Vila has assured, in response to the responses of shareholders during the meeting, that this subsidiary has achieved a revenue growth of 14% in the past year. “We are gaining market share in some businesses with strong growth, it is the year to improve that growth and increase profitability,” said the CEO, who will serve “to enhance” this business, suggesting future corporate operations in the future. . “Its growth will give us the optionality to be able to value the units in due course”, Vila pointed out.
Telefónica Tech was born in 2019 during the restructuring that the company made of its businesses and its priority markets. This company, which has subsequently been divided into two, sought to group businesses outside of telecommunications with a broad growth path. Now, a year and a half later, Telefónica places the future of Telefónica Tech together with the submarine cable, the data centers, or the subsidiaries in Latin America among those businesses from which it seeks to obtain income in its policy by reducing the group’s financial debt. As Pallete explained during his speech, the goal is to place it at 26,000 million in the coming months, half of what there was in 2016, when he became president.

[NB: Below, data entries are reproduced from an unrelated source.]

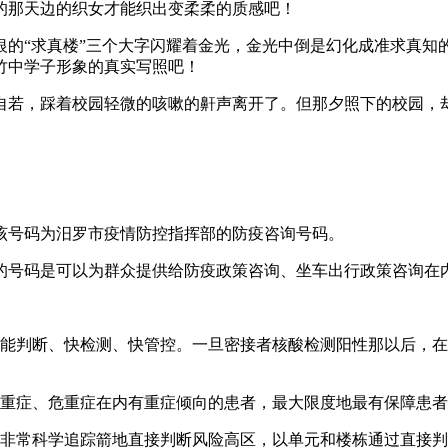
的那天边的织女才能织出变柔柔的质感吧！
银的“求真楼”三个大字闪耀着金光，金光中倒是幻化成准求真知
竹中学子形象的真实写照吧！
自若，踩着校园轻微的咳嗽的鼾声离开了。但那夕照下的校园，
该号码为汨罗市疫情防控指挥部的防疫咨询号码。
的号码是可以为群众提供给防疫政策咨询、坐车出行政策咨询在
不能判断、快检测、快管控。一旦密接者核酸检测阳性那以后，
的重症、危重症在内有重症倾向的患者，最大限度地最有保障患
且非常科学追踪箭地直接判断风险高区，以单元和楼栋通过直接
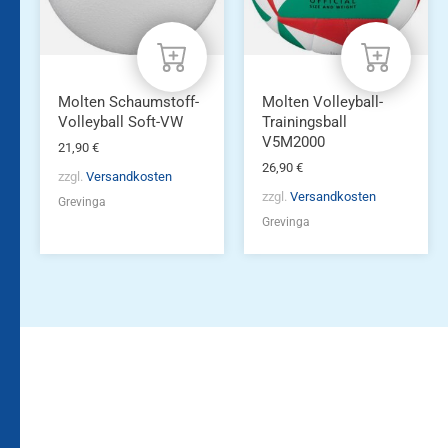
Molten Schaumstoff-
Molten Volleyball-
Volleyball Soft-VW
Trainingsball
V5M2000
21,90
€
26,90
€
zzgl.
Versandkosten
zzgl.
Versandkosten
Grevinga
Grevinga
Bleiben Sie auf dem
Die Vereinsbekleidung
Laufenden!
Zum
Zur
Kundenkonto
Newsletteranmeldung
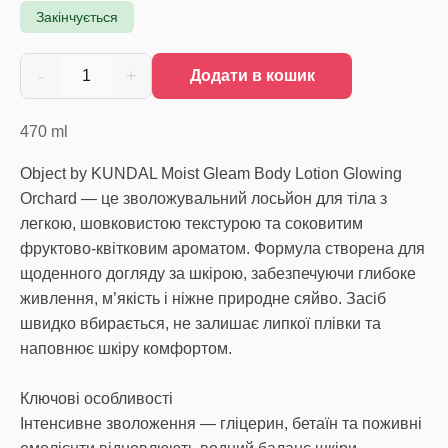
Закінчується
-
+
1
Додати в кошик
470
ml
Object by KUNDAL Moist Gleam Body Lotion Glowing
Orchard — це зволожувальний лосьйон для тіла з
легкою, шовковистою текстурою та соковитим
фруктово-квітковим ароматом. Формула створена для
щоденного догляду за шкірою, забезпечуючи глибоке
живлення, м’якість і ніжне природне сяйво. Засіб
швидко вбирається, не залишає липкої плівки та
наповнює шкіру комфортом.
Ключові особливості
Інтенсивне зволоження — гліцерин, бетаїн та поживні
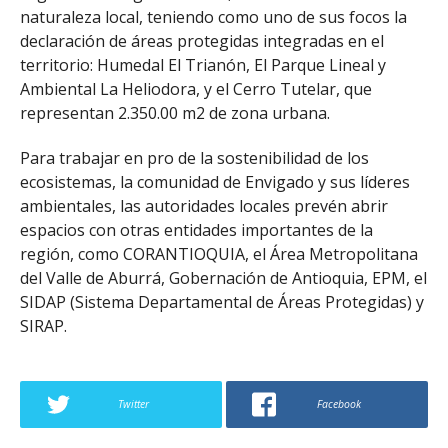
naturaleza local, teniendo como uno de sus focos la
declaración de áreas protegidas integradas en el
territorio: Humedal El Trianón, El Parque Lineal y
Ambiental La Heliodora, y el Cerro Tutelar, que
representan 2.350.00 m2 de zona urbana.
Para trabajar en pro de la sostenibilidad de los
ecosistemas, la comunidad de Envigado y sus líderes
ambientales, las autoridades locales prevén abrir
espacios con otras entidades importantes de la
región, como CORANTIOQUIA, el Área Metropolitana
del Valle de Aburrá, Gobernación de Antioquia, EPM, el
SIDAP (Sistema Departamental de Áreas Protegidas) y
SIRAP.
Twitter
Facebook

After the operations closed in recent months, Pallete has celebrated the result of the sales that have been closed and has indicated that “we continue working” on other agreements. “We have options on various assets, various strategic alternatives on the submarine cable or Telefónica Tech, which are growing and we are evaluating as a possible source of value creation,” he said.
The manager faced his re-election this Friday for another term at the helm of the company. Finally, shareholders have endorsed that Pallete remain in office for another five years. He assumed the presidency in 2016 when his predecessor, César Alierta, retired from office. The manager has received the backing of 84.6% of the company’s shares. In recent days some proxy advisers at these boards, known as proxy advisor in financial jargon, had recommended that a vote be taken against the appointment for a new term.
If nothing changes, the executive will lead the group when it reaches 100 years of history, in 2024. For this reason, the company has announced a new image and logo reminiscent of that of Telefónica in the eighties. “We want to accept our past and face the future,” said Pallete during his balance speech last year.
In this new period, the company will focus on taking advantage of and promoting the country’s digitization, extending fiber networks and 5G deployments and continuing to reduce debt, which, once ongoing operations such as the sale of part of fiber optics in Chile, Telxius towers or the formation of the UK subsidiary will be half that of 2016.